A questão testa o conhecimento literal do rol de dependentes previsto no art. 217 da Lei 8.112/1990. O dispositivo é claro ao exigir, para o companheiro(a), a comprovação de união estável.
Art. 217Lei-8112
Art. 217 — "São beneficiários das pensões: [...] III - o companheiro ou companheira que comprove união estável como entidade familiar"
Item I — ✅ Correto
O filho de 18 anos, mesmo sem limitação, enquadra-se como dependente preferencial (filho menor de 21 anos). A lei considera os filhos menores de 21 anos como dependentes, independentemente de condição limitante. Portanto, faz jus à pensão.
Item II — ✅ Correto
A mãe, comprovada a dependência econômica, é beneficiária na categoria de pais (ascendentes). A lei inclui os pais como dependentes desde que provem a dependência econômica em relação ao servidor.
Item III — ❌ Incorreto
A companheira há 10 anos, mas sem comprovação de união estável, não preenche o requisito legal.

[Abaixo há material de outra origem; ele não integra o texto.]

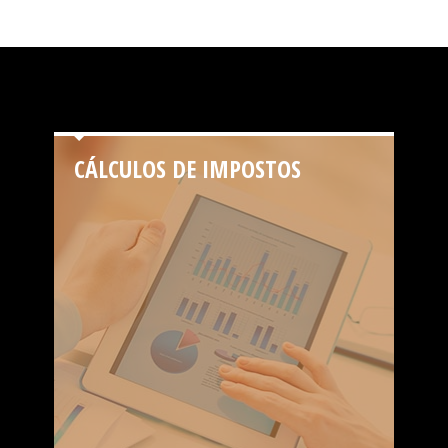
CÁLCULOS DE IMPOSTOS
MODELOS DE DOCUMENTOS
Documentos e contratos; Cartas, Atas, Declarações,
Editais, Estatutos, Declarações, Procurações, Recibos,
Requerimentos, também de Imóveis e Condomínios...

O art. 217, III exige expressamente que o companheiro ou companheira comprove união estável como entidade familiar. A mera convivência por longo período, sem a formalização ou prova da união estável, não é suficiente.
NÃO CAIA NESSA!
A banca explora a falsa impressão de que uma longa convivência (10 anos) dispensaria a comprovação formal da união estável. Mas a lei é taxativa: sem a comprovação, não há direito ao benefício.
Conclusão: São beneficiários apenas os itens I e II.